By Del Quentin Wilber
Washington Post Staff Writer
Thursday, April 9, 2009
Half a dozen investigators conducting security-clearance checks for the federal government have been accused of lying in the reports they submitted to the Office of Personnel Management, which handles about 90 percent of the background inquiries for more than 100 agencies.
Federal authorities said they do not think that anyone who did not deserve a job or security clearance received one or that investigators intentionally helped people slip through the screening. Instead, law enforcement officials said, the investigators lied about interviews they never conducted because they were overworked, cutting corners, trying to impress their bosses or, in the case of one contractor, seeking to earn more money by racing through the checks.

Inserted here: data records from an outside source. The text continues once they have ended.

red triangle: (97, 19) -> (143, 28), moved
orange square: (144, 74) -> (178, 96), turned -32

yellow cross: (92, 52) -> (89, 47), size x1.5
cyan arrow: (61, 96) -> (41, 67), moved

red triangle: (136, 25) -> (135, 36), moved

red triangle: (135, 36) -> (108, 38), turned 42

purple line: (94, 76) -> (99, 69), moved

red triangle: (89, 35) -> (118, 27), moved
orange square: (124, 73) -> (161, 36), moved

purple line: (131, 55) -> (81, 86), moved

But outside experts said they were concerned about the false reports, given the increasing number of sensitive positions requiring such checks and the pressure to process applications for hundreds of incoming Obama administration officials.
"I am astonished by this," said Kenneth M. Mead, a former inspector general for the Department of Transportation, who called for an audit. "It never occurred to me that investigations would be falsified. I can't tell you how automatic my reliance was on these reports. If someone were to slip through the net and get a clearance, it could be costly to the government."
Since 2007, federal prosecutors have charged six investigators -- in Connecticut, Maryland and the District -- with making false statements. More could be charged, law enforcement sources said. Three of the investigators were OPM employees; the others were contractors for private companies, including U.S. Investigation Services and Kroll, according to court records. Representatives of both companies said the firms have taken steps to prevent such problems in the future.
Five investigators have pleaded guilty; one was convicted last year after a week-long trial in federal court in the District. Most have received probation. Two await sentencing.
In court papers, prosecutors say the workers lied about having interviewed the friends, co-workers or former professors of applicants seeking government jobs requiring security clearances at Treasury, Defense and other agencies.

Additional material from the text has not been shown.